› Although rare, Remicade (infliximab) can hurt your liver. If you have appetite/weight loss, stomach discomfort, vomiting, or dark urine, talk to your doctor. If you have yellowing of skin/eyes, talk to your doctor right away.
Upsides and benefits
› Humira (adalimumab) is effective in reducing symptoms in all of its approved indications.
› You can give yourself Humira (adalimumab) on your own at home rather than visiting a clinic or hospital.
› Humira (adalimumab) treats many different autoimmune conditions.
› Available in a single-use pen (Humira Pen) that may be more convenient and easier for some people to use.
› People taking Remicade (infliximab) for ulcerative colitis, Crohn's disease, rheumatoid arthritis and other autoimmune conditions had more clinical response, clinical remission and symptom improvement compared to people who did not take Remicade (infliximab).
› People who were also taking steroids for treatment were able to discontinue steroid use while taking Remicade (infliximab).
› Remicade (infliximab) has almost two decades of clinical trial data and real-life experience with many people who have used it.
› After the initial dosing, you only need to take Remicade (infliximab) every 6-8 weeks, depending on your condition.
› Compared to other medications used to treat autoimmune conditions, Remicade (infliximab) has not been associated with as many harmful effects during pregnancy and breastfeeding.
Downsides and risks
› Not first-choice treatment for rheumatoid arthritis.
› Humira (adalimumab) is an injection and not an oral medication.
› Humira (adalimumab) is expensive because there's no generic available yet.
› Humira (adalimumab) lowers your ability to fight infection and in some cases can cause serious life-threatening illness. The risk is greater if you take other drugs that lower your immune system, have an active infection, diabetes, or had tuberculosis (TB) in the past.
› You'll need to properly dispose of the needle, syringes, or Pen in a sharps container.
› Humira (adalimumab) needs to be refrigerated until you use it, so if you're traveling, you'll need to carry it in a cooler with an ice pack.
› You have to receive this medication at your doctor's office or clinic. You might need to be tested regularly for tuberculosis.

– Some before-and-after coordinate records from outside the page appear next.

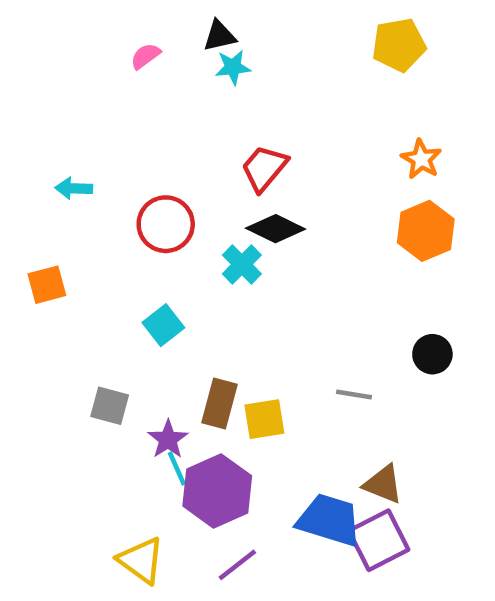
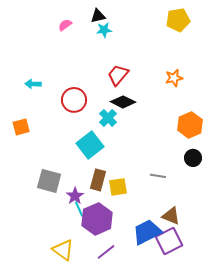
orange star: (421, 159) -> (174, 78), moved, turned 30
orange hexagon: (426, 231) -> (190, 125), moved
cyan square: (163, 325) -> (90, 145), moved, size x1.5
gray square: (110, 406) -> (49, 181), size x1.4
blue trapezoid: (329, 520) -> (147, 232), turned -44

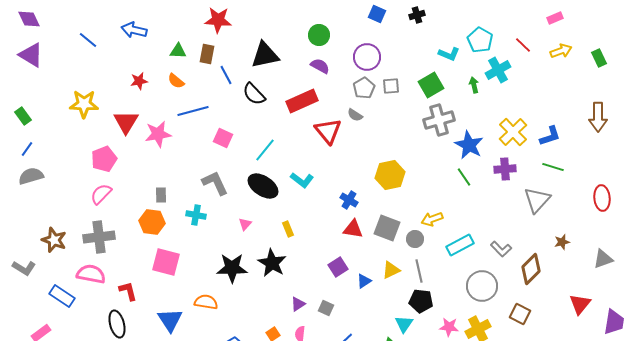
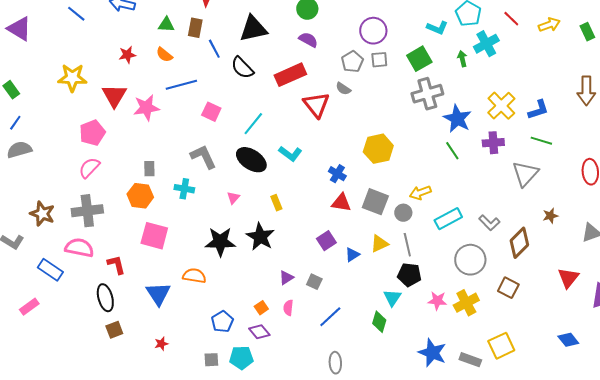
purple circle: (367, 57) -> (373, 31), moved

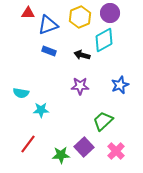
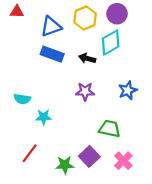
red triangle: (28, 13) -> (17, 12), moved
blue rectangle: (49, 51) -> (52, 54), size x1.5
green trapezoid: (103, 121) -> (110, 129), turned 55

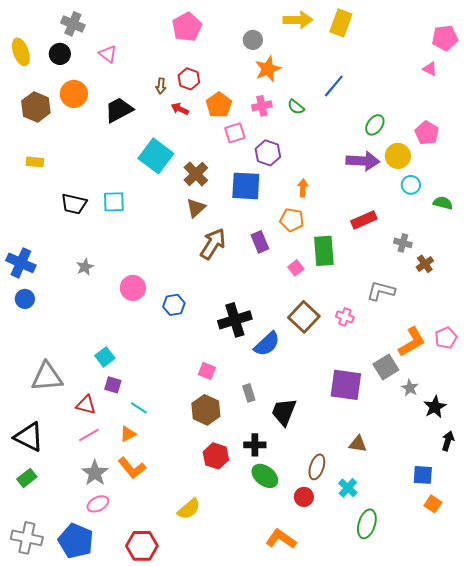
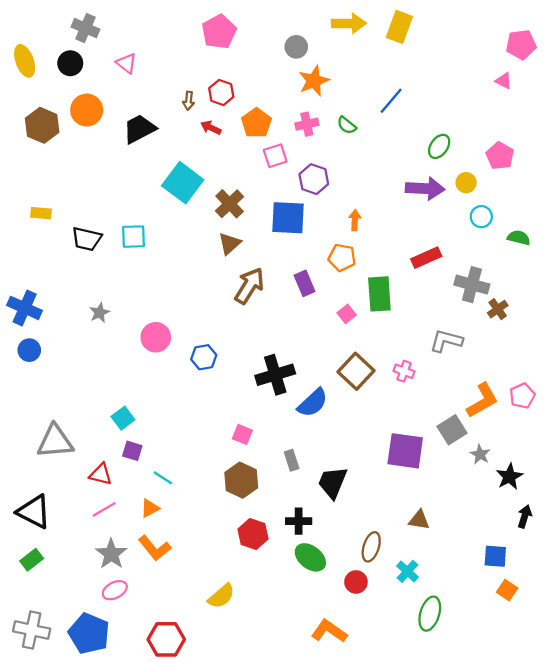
yellow circle: (398, 156) -> (466, 183), size x0.7
yellow rectangle: (35, 162) -> (41, 213), moved
gray cross: (403, 243) -> (472, 285), size x1.6

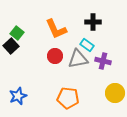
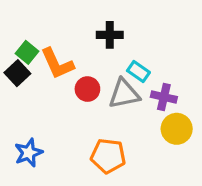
black cross: (93, 22) -> (110, 35), moved
orange L-shape: (56, 29) -> (57, 64), moved
yellow circle: (115, 93) -> (177, 129), moved

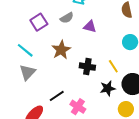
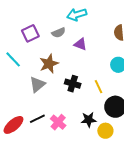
gray triangle: (27, 72) -> (37, 84), moved
black star: (108, 88) -> (89, 120), moved
black line: (57, 96) -> (37, 119), moved

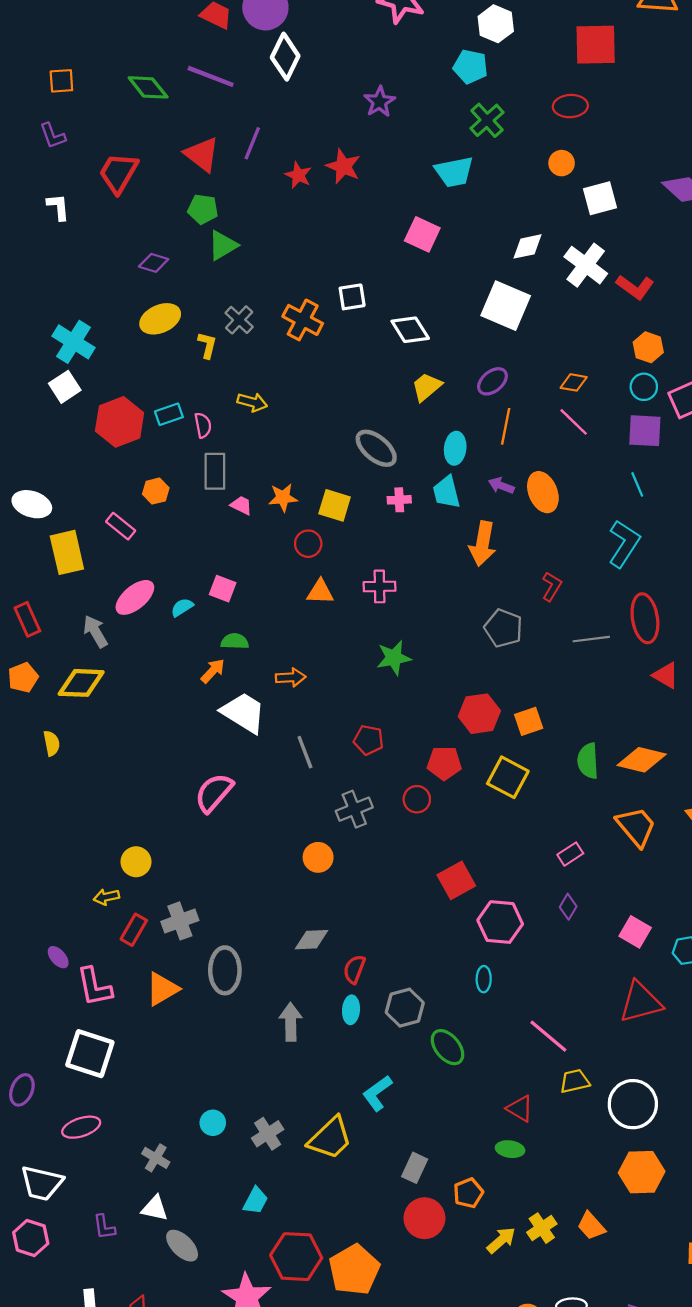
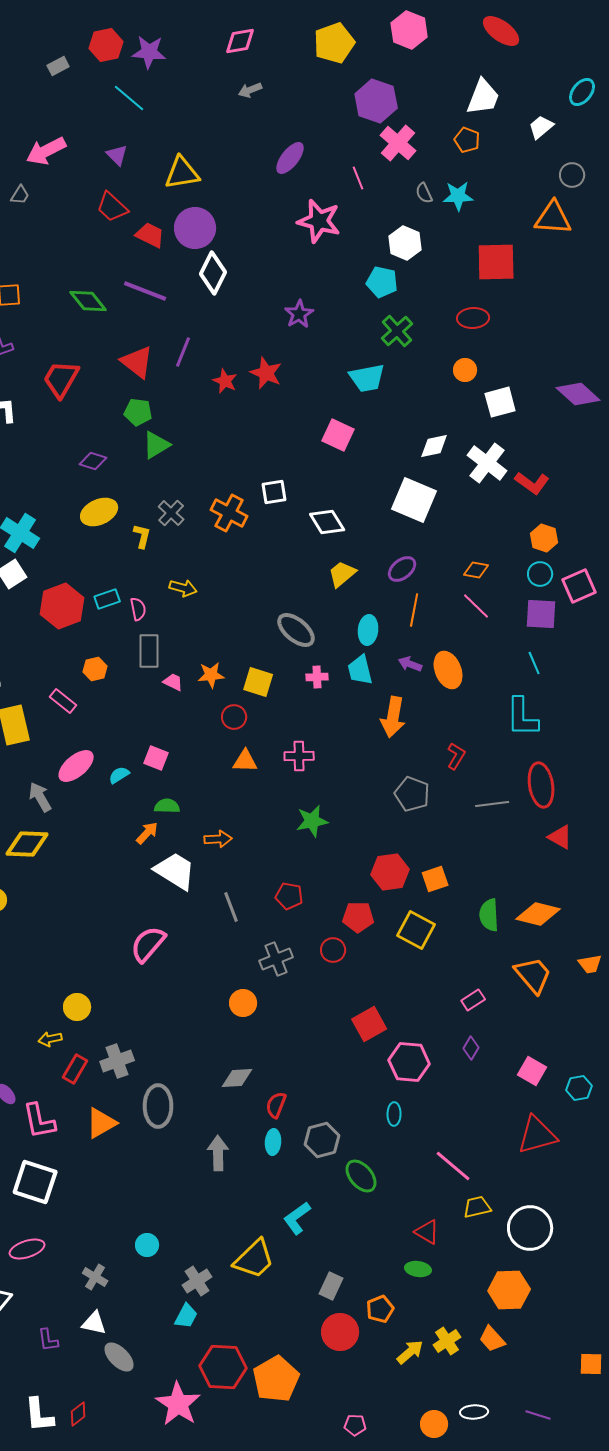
cyan L-shape: (624, 544) -> (522, 717), turned 147
gray cross: (268, 1134) -> (197, 1281), moved
orange hexagon: (642, 1172) -> (509, 1290), moved

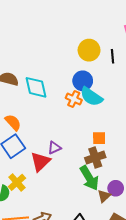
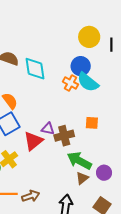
purple triangle: (54, 148) -> (48, 129), turned 32
brown cross: (95, 158) -> (64, 136), moved
green arrow: (89, 178) -> (79, 161), turned 145
brown triangle: (104, 196) -> (82, 178), moved

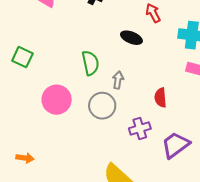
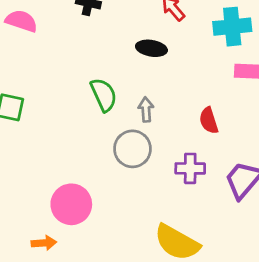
pink circle: (57, 100) -> (71, 204), moved
purple cross: (140, 129) -> (190, 168), turned 30

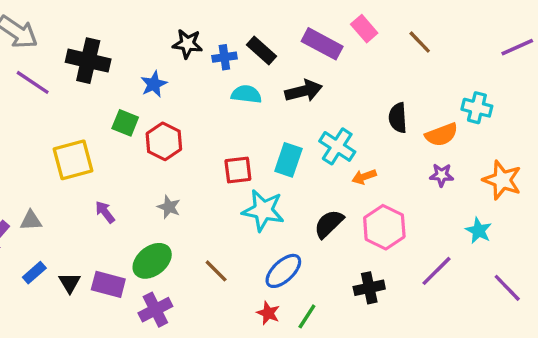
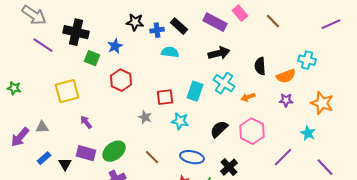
black arrow: (304, 91) -> (219, 53), moved
green square: (125, 123) -> (92, 58), moved
orange arrow: (364, 177) -> (248, 97), moved
gray star: (169, 207) -> (145, 117), moved
cyan star: (263, 210) -> (180, 121), size x0.7
blue ellipse: (283, 271) -> (192, 157), turned 55
purple rectangle: (108, 284) -> (86, 153), moved
black cross: (369, 288) -> (229, 167), moved, turned -30

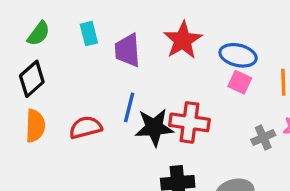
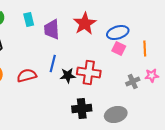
blue ellipse: (238, 55) -> (118, 32), turned -30
black star: (154, 127) -> (68, 76), size x0.7

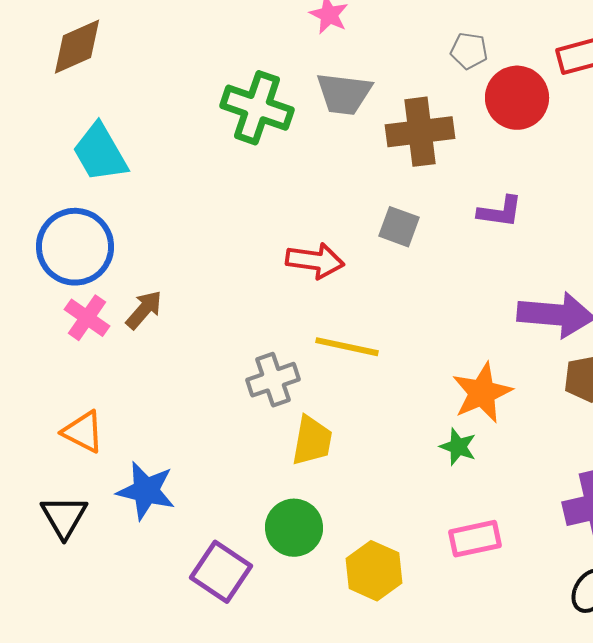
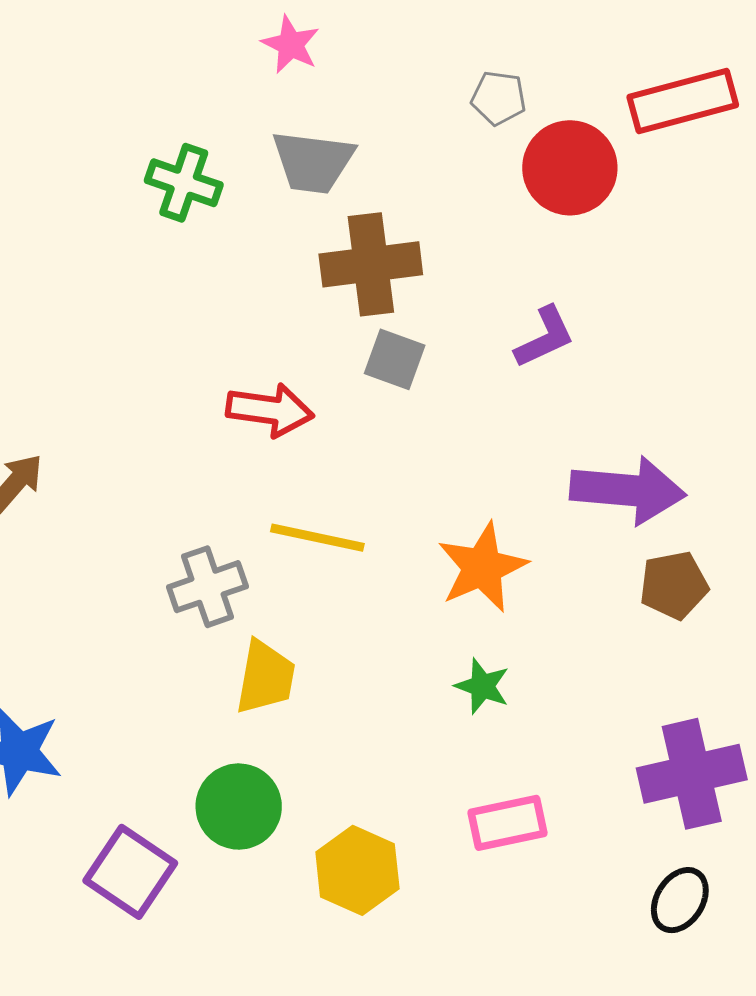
green cross: (257, 108) -> (184, 183), size x0.7
brown cross: (420, 132) -> (371, 264), moved
purple L-shape: (500, 212) -> (545, 337), turned -33
orange star: (482, 393) -> (482, 567), moved

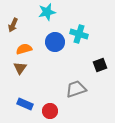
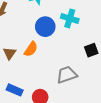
orange semicircle: (24, 49) -> (31, 49), moved, turned 140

› Remicade (infliximab) lowers your ability to fight infection and can cause serious illness. The risk is greater if you take other drugs that lower your immune system, or have a history of diabetes or tuberculosis.
› Remicade (infliximab) can in some cases worsen symptoms of heart failure or neurologic conditions. People 65 years and older may have more side effects from this medication.
› In rare cases, Remicade (infliximab) has been associated with cancers in children and adolescents.
› No generic available, so it can be costly.
Tips from our pharmacists for people taking the medication
› Humira (adalimumab) is a medication that's injected under the skin. Your doctor can give you your first dose, then you can inject yourself at home once you feel comfortable doing so on your own.
› Humira (adalimumab) lowers your ability to fight infections, so it's important to let your doctor know if you have a fever, cough, or flu-like symptoms.
› Tell your doctor if you have an allergy to latex since the syringe needle cover has latex in it.
› Each time you use Humira (adalimumab), it's important to rotate the sites you chose to inject it in. Don't inject Humira (adalimumab) into skin that's red, bruised, or irritated.
› As with all injection medicines, store securely away from children and throw away used syringes in an FDA-approved sharps disposal container, and not in the trash.
› Remicade (infliximab) can in some cases cause a serious allergic reaction either immediately or several days after the treatment. Your doctor can give you medicines that will lower this risk.
› Your doctor will test you for tuberculosis before taking Remicade (infliximab) and regularly during treatment.
› Remicade (infliximab) lowers your immune system's ability to fight infections, so it's important to let your doctor know if you notice a fever, cough, or flu-like symptoms.
› You should not receive any live vaccines while taking Remicade (infliximab). Tell your doctor that you are taking Remicade (infliximab) before receiving any vaccines.
› If you have any signs or new or worsening symptoms such as heart, neurological, or autoimmune conditions, talk to your doctor. Tell your doctor about symptoms such as bruising or bleeding.